Reprint the lines below as they are, minus the pictures.
==============================
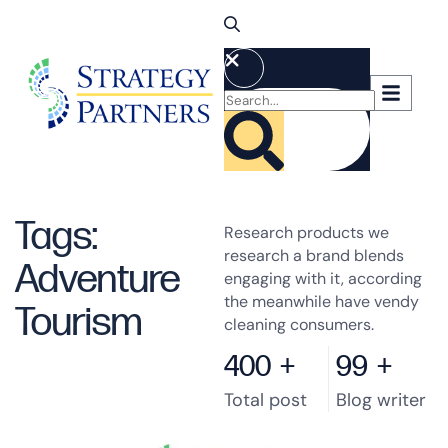
Tags:
Research products we
research a brand blends
Adventure
engaging with it, according
the meanwhile have vendy
Tourism
cleaning consumers.
400
+
99
+
Total post
Blog writer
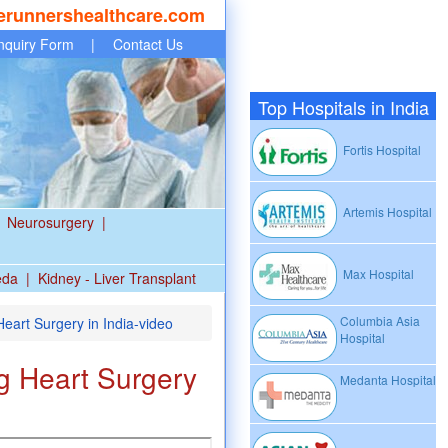
erunnershealthcare.com
nquiry Form
|
Contact Us
Top Hospitals in India
Fortis Hospital
Artemis Hospital
Neurosurgery
|
Max Hospital
eda
|
Kidney - Liver Transplant
Columbia Asia
eart Surgery in India-video
Hospital
g Heart Surgery
Medanta Hospital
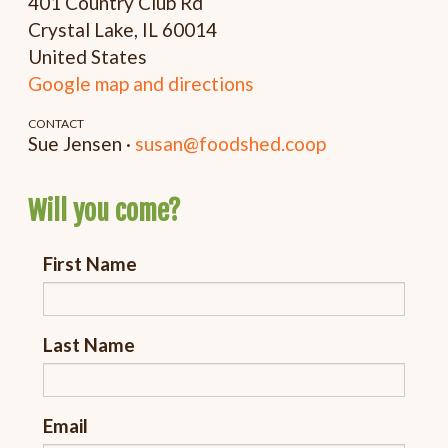
401 Country Club Rd
Crystal Lake, IL 60014
United States
Google map and directions
CONTACT
Sue Jensen ·
susan@foodshed.coop
Will you come?
First Name
Last Name
Email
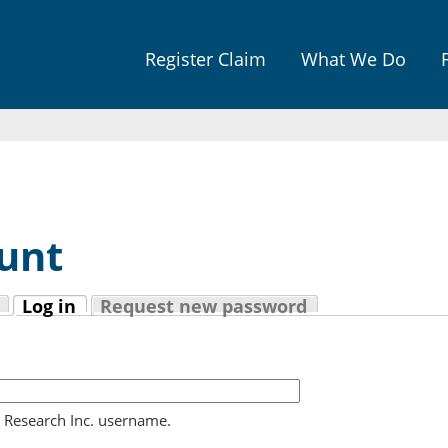
Jump to navigation
Register Claim
What We Do
unt
Log in
Request new password
(active tab)
l Research Inc. username.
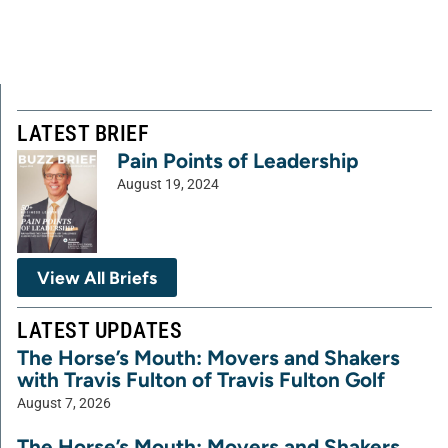
LATEST BRIEF
Pain Points of Leadership
August 19, 2024
View All Briefs
LATEST UPDATES
The Horse’s Mouth: Movers and Shakers
with Travis Fulton of Travis Fulton Golf
August 7, 2026
The Horse’s Mouth: Movers and Shakers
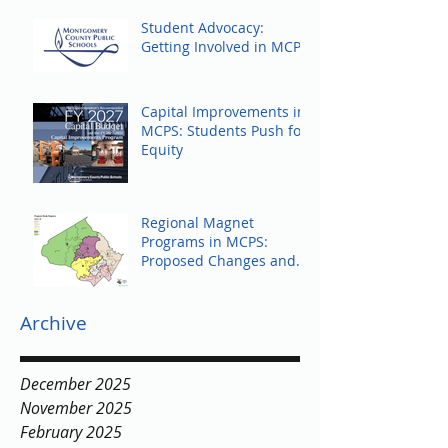
Student Advocacy:
Getting Involved in MCPS
Capital Improvements in
MCPS: Students Push for
Equity
Regional Magnet
Programs in MCPS:
Proposed Changes and
Community Response
Archive
December 2025
November 2025
February 2025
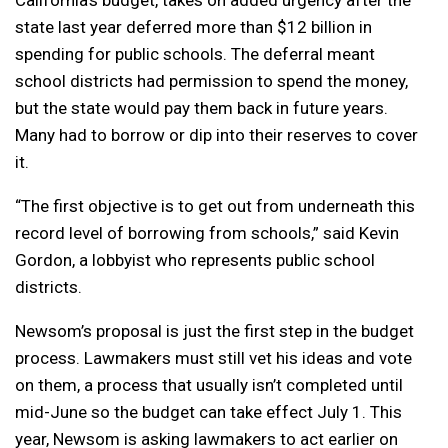
state last year deferred more than $12 billion in
spending for public schools. The deferral meant
school districts had permission to spend the money,
but the state would pay them back in future years.
Many had to borrow or dip into their reserves to cover
it.
“The first objective is to get out from underneath this
record level of borrowing from schools,” said Kevin
Gordon, a lobbyist who represents public school
districts.
Newsom’s proposal is just the first step in the budget
process. Lawmakers must still vet his ideas and vote
on them, a process that usually isn’t completed until
mid-June so the budget can take effect July 1. This
year, Newsom is asking lawmakers to act earlier on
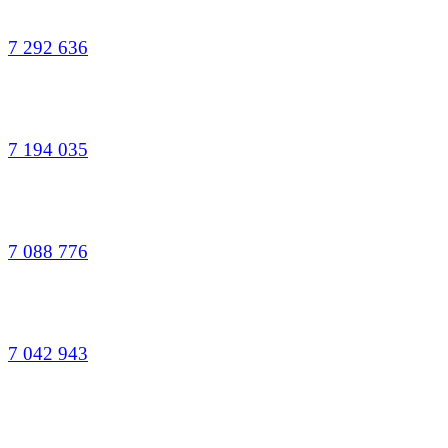
7 292 636
7 194 035
7 088 776
7 042 943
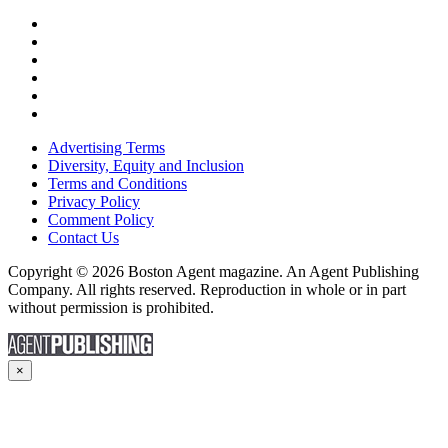
Advertising Terms
Diversity, Equity and Inclusion
Terms and Conditions
Privacy Policy
Comment Policy
Contact Us
Copyright © 2026 Boston Agent magazine. An Agent Publishing
Company. All rights reserved. Reproduction in whole or in part
without permission is prohibited.
×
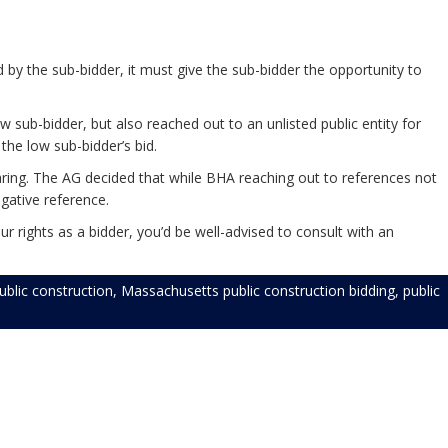
 by the sub-bidder, it must give the sub-bidder the opportunity to
 sub-bidder, but also reached out to an unlisted public entity for
the low sub-bidder’s bid.
aring. The AG decided that while BHA reaching out to references not
egative reference.
r rights as a bidder, you’d be well-advised to consult with an
blic construction
,
Massachusetts public construction bidding
,
public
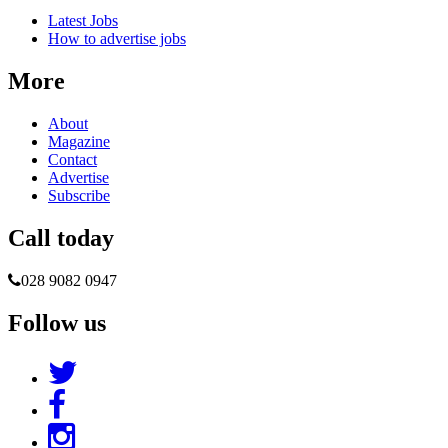
Latest Jobs
How to advertise jobs
More
About
Magazine
Contact
Advertise
Subscribe
Call today
028 9082 0947
Follow us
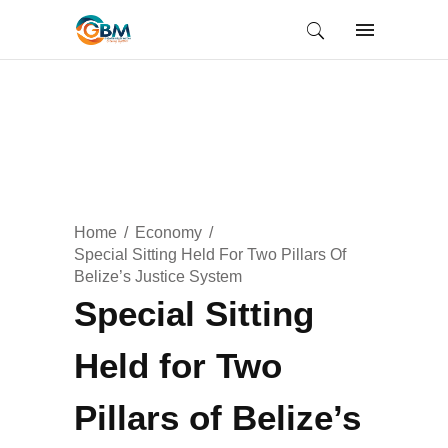
Home
Economy
Special Sitting Held For Two Pillars Of
Belize’s Justice System
Special Sitting
Held for Two
Pillars of Belize’s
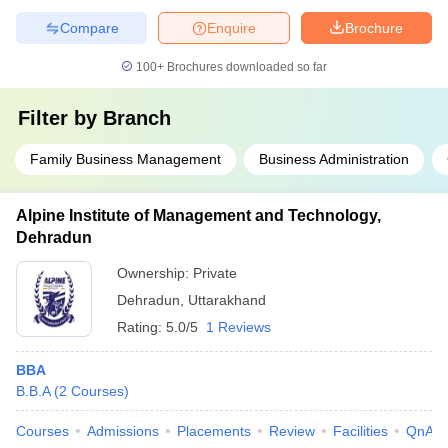
Compare
Enquire
Brochure
100+
Brochures downloaded so far
Filter by
Branch
Family Business Management
Business Administration
Alpine Institute of Management and Technology,
Dehradun
Ownership:
Private
Dehradun
,
Uttarakhand
Rating:
5.0/5
1 Reviews
BBA
B.B.A
(
2
Courses
)
Courses
Admissions
Placements
Review
Facilities
QnA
==============================
Solution for this exercise -
Tags:
Research products we
research a brand blends
Adventure
engaging with it, according
the meanwhile have vendy
Tourism
cleaning consumers.
400
+
99
+
Total post
Blog writer
erunnershealthcare.com
nquiry Form
|
Contact Us
Top Hospitals in India
Fortis Hospital
Artemis Hospital
Neurosurgery
|
Max Hospital
eda
|
Kidney - Liver Transplant
Columbia Asia
eart Surgery in India-video
Hospital
g Heart Surgery
Medanta Hospital
401 Country Club Rd
Crystal Lake, IL 60014
United States
Google map and directions
CONTACT
Sue Jensen ·
susan@foodshed.coop
Will you come?
First Name
Last Name
Email
Jump to navigation
Register Claim
What We Do
unt
Log in
Request new password
(active tab)
l Research Inc. username.
LATEST BRIEF
Pain Points of Leadership
August 19, 2024
View All Briefs
LATEST UPDATES
The Horse’s Mouth: Movers and Shakers
with Travis Fulton of Travis Fulton Golf
August 7, 2026
The Horse’s Mouth: Movers and Shakers
Student Advocacy:
Getting Involved in MCPS
Capital Improvements in
MCPS: Students Push for
Equity
Regional Magnet
Programs in MCPS:
Proposed Changes and
Community Response
Archive
December 2025
November 2025
February 2025
state last year deferred more than $12 billion in
spending for public schools. The deferral meant
school districts had permission to spend the money,
but the state would pay them back in future years.
Many had to borrow or dip into their reserves to cover
it.
“The first objective is to get out from underneath this
record level of borrowing from schools,” said Kevin
Gordon, a lobbyist who represents public school
districts.
Newsom’s proposal is just the first step in the budget
process. Lawmakers must still vet his ideas and vote
on them, a process that usually isn’t completed until
mid-June so the budget can take effect July 1. This
year, Newsom is asking lawmakers to act earlier on
7 292 636
7 194 035
7 088 776
7 042 943
Advertising Terms
Diversity, Equity and Inclusion
Terms and Conditions
Privacy Policy
Comment Policy
Contact Us
Copyright © 2026 Boston Agent magazine. An Agent Publishing
Company. All rights reserved. Reproduction in whole or in part
without permission is prohibited.
×
 by the sub-bidder, it must give the sub-bidder the opportunity to
 sub-bidder, but also reached out to an unlisted public entity for
the low sub-bidder’s bid.
aring. The AG decided that while BHA reaching out to references not
egative reference.
r rights as a bidder, you’d be well-advised to consult with an
blic construction
,
Massachusetts public construction bidding
,
public
Latest Jobs
How to advertise jobs
More
About
Magazine
Contact
Advertise
Subscribe
Call today
028 9082 0947
Follow us
Home
Economy
Special Sitting Held For Two Pillars Of
Belize’s Justice System
Special Sitting
Held for Two
Pillars of Belize’s
Compare
Enquire
Brochure
100+
Brochures downloaded so far
Filter by
Branch
Family Business Management
Business Administration
Alpine Institute of Management and Technology,
Dehradun
Ownership:
Private
Dehradun
,
Uttarakhand
Rating:
5.0/5
1 Reviews
BBA
B.B.A
(
2
Courses
)
Courses
Admissions
Placements
Review
Facilities
QnA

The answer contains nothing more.